The administration this week provided House Republicans with additional details of how much could be needed for work on a Zika vaccine, the official said. Echoing Press Secretary Josh Earnest, the official described the White House as “very willing” to hammer out a compromise Zika bill with GOP appropriators.  

“This can get figured out,” the official said. “But we have seen a complete unwillingness from Republicans in Congress to do anything on this.”  

“There’s actually a legislative text here that Congress can act on,” Earnest said on Thursday. “If they have their own suggestions for things that they would like to do differently, in some cases they may be contradicting the advice of the foremost public health professionals in the United States.”  

But the power of the federal purse strings lies with the legislative branch. Even after seven years in office, the administration seems surprised that a House Republican caucus that has consistently demanded spending cuts might quibble with adding nearly $2 billion to tackle a virus that might — or might not — be a major problem domestically.  

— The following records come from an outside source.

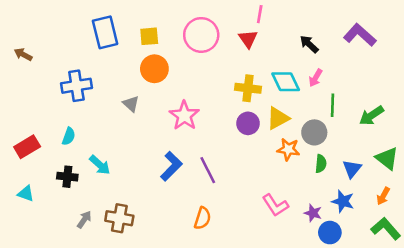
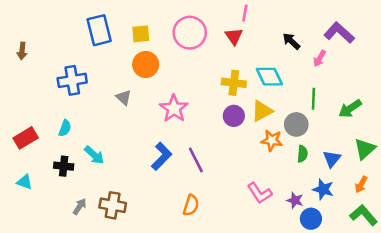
brown arrow: (23, 54) -> (22, 51), turned -112
pink arrow: (316, 78) -> (320, 58), moved
green triangle: (387, 158) -> (365, 149), turned 40

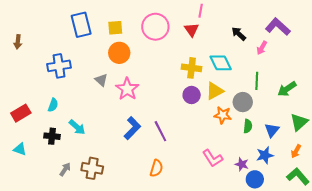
pink star: (174, 109) -> (127, 89), moved
blue star: (323, 189) -> (265, 155), turned -30

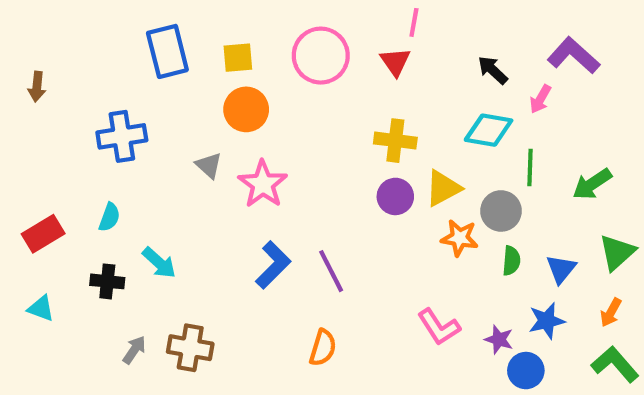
cyan diamond: (221, 63) -> (489, 130), moved, turned -55

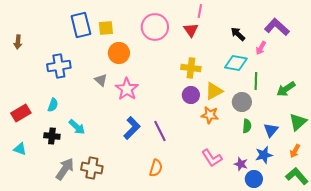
yellow square: (238, 58) -> (106, 28), moved
orange star: (460, 238) -> (210, 115), moved
gray arrow: (134, 350) -> (65, 169), size x1.6

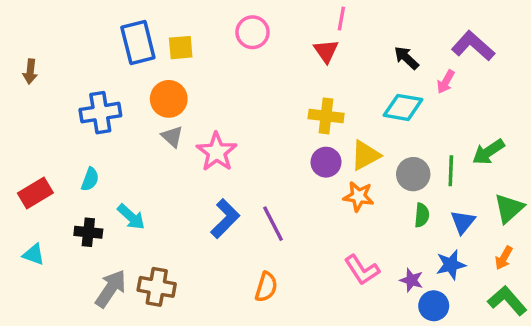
pink circle: (155, 27) -> (252, 32), moved, size x0.7
orange circle: (119, 53) -> (169, 99), moved
green line: (256, 81) -> (451, 171), moved

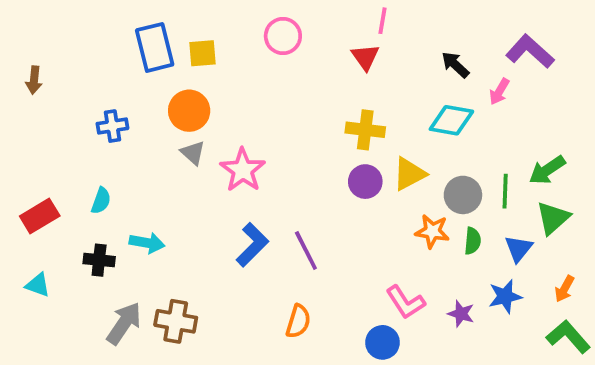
blue cross: (100, 113) -> (112, 126), size x0.7
orange star: (358, 196) -> (432, 231), moved
green triangle: (509, 208) -> (553, 218), moved
cyan arrow: (131, 217) -> (147, 243), turned -32
blue circle: (434, 306) -> (383, 342), moved

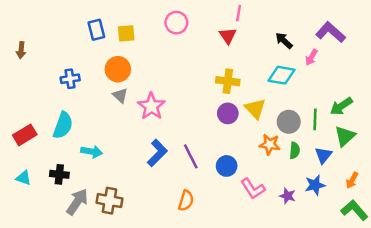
blue rectangle: (155, 47) -> (96, 30), size x0.7
yellow triangle: (409, 174) -> (255, 109), turned -45
cyan semicircle: (101, 201) -> (63, 125), size x1.6
black cross: (99, 260) -> (59, 174), moved
blue circle: (383, 342) -> (227, 166), moved

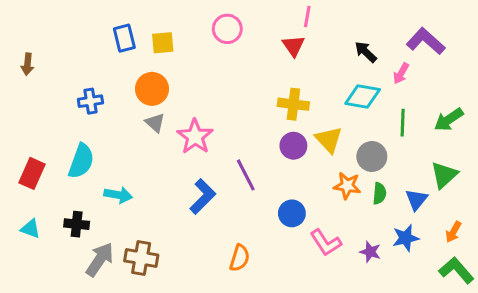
green arrow: (341, 106) -> (449, 120), moved
green line: (315, 119) -> (403, 123), moved
red rectangle: (25, 135) -> (32, 173), turned -35
purple line: (191, 156) -> (246, 175), moved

“When administrations have sent up requests like these over the years, there simply were not these kinds of requests for more information,” the official said in a frustrated tone. “We’re not building a missile here; we can’t be expected to know the costs of a dynamic situation that is still evolving. Yes, we can make projections, but those aren’t hard and fast.”  

The official added that states potentially first in the crosshairs of Zika are in the South, mostly with Republican governors and legislatures. “It doesn’t make any political or geographic sense,” the official said.  

GOP leaders seem to have been wagering that the virus won’t be that serious as temperatures warm across the southern United States. But they’re actively talking with Democrats about adding funding to a fiscal 2017 spending bill. The next opportunity in the Senate would be at a scheduled markup of the fiscal 2017 Commerce-Justice-Science and Transportation-HUD measures on Thursday.  

Fiscal conservatives would prefer to wait and allocate any new Zika dollars during the regular appropriation process. That would allow them to fit the funds within the domestic spending caps they favor.  

But White House aides note that lawmakers aren’t likely to pass a full government spending bill until after Election Day. Such a massive omnibus measure might not hit the president’s desk before the third month of the new fiscal year which begins Oct. 1.  

The White House might face an uphill fight in getting Zika funding in a year-end spending measure. House Minority Leader Nancy Pelosi, D-Calif., told reporters Wednesday that GOP members appear unwilling to breach the spending caps.  

With Washington, D.C., temperatures already hitting the 80s, not even daily dire warnings from the White House have caused GOP leaders to budge.  

“At some point this summer … this is going to be dominating the news,” Earnest said Thursday, predicting Zika cases inside the continental U.S. “We did have an opportunity to prepare for it.”  

Democrats say the administration has provided enough details.  

“It is all laid out,” said Rep. Rosa DeLauro, D-Conn., and Appropriations Committee member. “We have more information about this than we had about going to war in Iraq.”  

Fiery rhetoric, however, doesn’t resolve disputes or prevent national epidemics. As the last seven years have shown, it typically fuels the dysfunction. And there’s no political vaccine in sight.  

Kellie Mejdrich and Lindsey McPherson contributed to this report.